Saved data entries
-.-.-
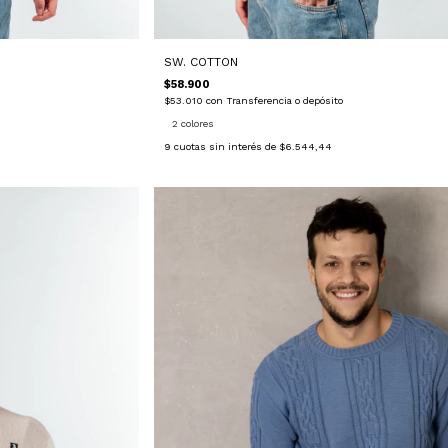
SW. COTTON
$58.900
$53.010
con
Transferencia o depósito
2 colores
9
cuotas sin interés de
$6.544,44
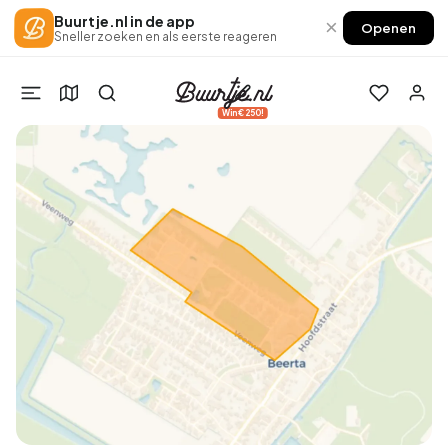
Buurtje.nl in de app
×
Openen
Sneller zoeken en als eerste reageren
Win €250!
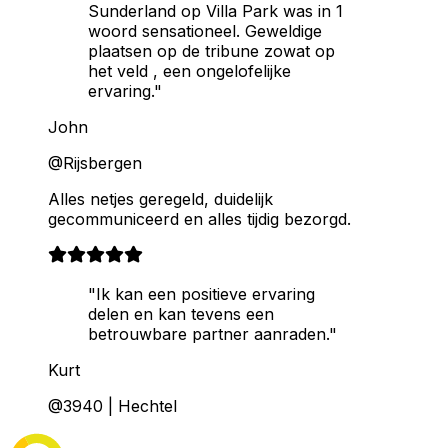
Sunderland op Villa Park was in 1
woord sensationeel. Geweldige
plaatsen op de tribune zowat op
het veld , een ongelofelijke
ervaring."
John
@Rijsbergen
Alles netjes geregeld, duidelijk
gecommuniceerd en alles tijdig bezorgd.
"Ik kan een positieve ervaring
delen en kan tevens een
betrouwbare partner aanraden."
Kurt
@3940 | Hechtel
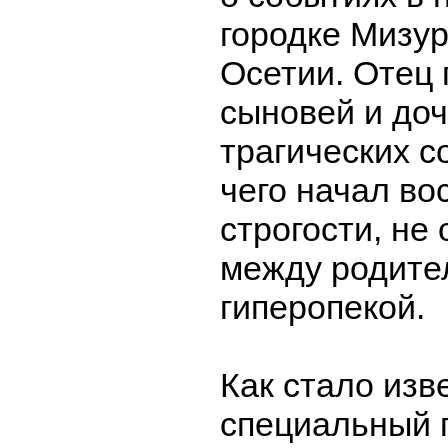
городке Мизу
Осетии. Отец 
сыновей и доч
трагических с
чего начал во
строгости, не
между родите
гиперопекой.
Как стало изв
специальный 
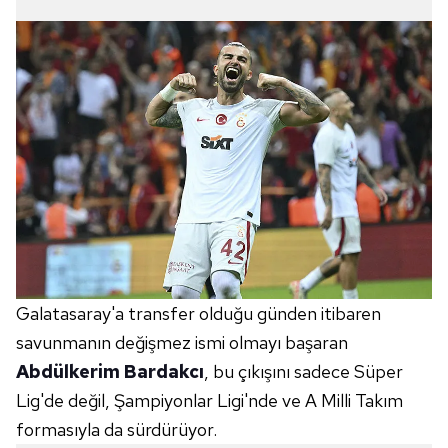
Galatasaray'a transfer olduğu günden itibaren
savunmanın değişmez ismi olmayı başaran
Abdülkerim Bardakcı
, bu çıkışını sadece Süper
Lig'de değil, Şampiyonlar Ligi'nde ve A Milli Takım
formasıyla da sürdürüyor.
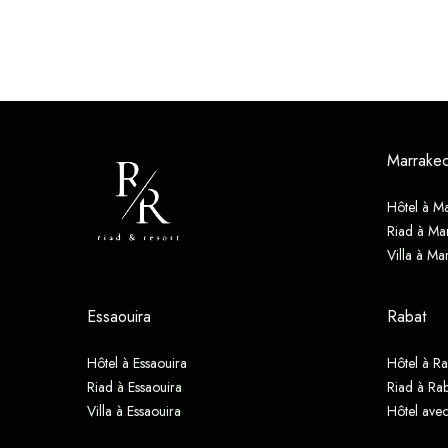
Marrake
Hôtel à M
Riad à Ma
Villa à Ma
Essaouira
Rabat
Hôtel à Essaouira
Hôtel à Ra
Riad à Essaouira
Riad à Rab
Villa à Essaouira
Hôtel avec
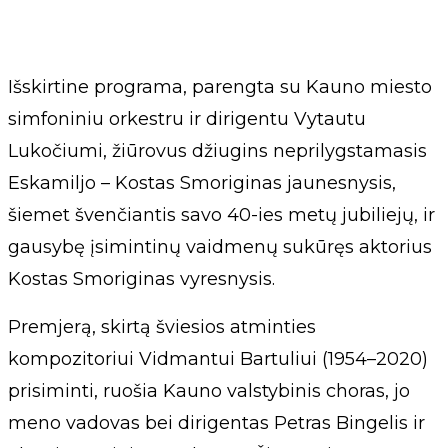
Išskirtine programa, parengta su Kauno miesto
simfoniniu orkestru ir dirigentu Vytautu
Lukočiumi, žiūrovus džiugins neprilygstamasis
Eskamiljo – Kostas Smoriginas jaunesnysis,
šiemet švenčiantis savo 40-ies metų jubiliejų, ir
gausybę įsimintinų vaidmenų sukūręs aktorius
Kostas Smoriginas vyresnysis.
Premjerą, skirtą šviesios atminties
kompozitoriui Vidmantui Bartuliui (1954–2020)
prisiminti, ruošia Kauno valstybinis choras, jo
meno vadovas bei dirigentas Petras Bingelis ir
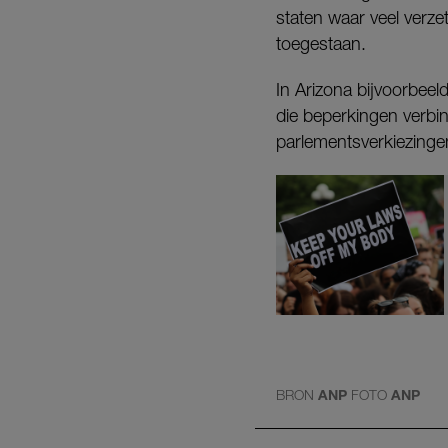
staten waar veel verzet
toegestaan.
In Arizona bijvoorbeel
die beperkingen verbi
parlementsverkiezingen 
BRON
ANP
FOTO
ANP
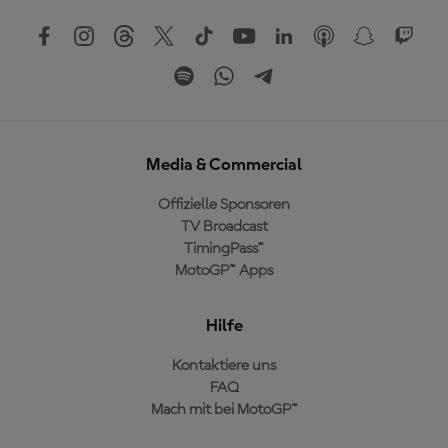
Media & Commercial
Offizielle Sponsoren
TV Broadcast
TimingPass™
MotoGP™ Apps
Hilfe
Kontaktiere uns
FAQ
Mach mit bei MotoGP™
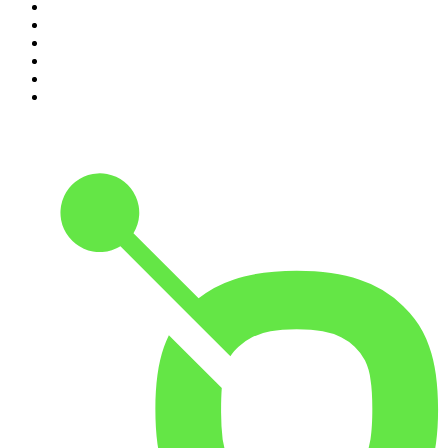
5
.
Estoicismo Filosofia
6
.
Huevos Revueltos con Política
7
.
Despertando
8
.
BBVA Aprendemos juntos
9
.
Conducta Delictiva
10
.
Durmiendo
-.-.-
— EXERCISE BRIEF —
Answer with the number alone: how many lines in the records include the word "Kostas"?

— EXERCISE SOLUTION —
2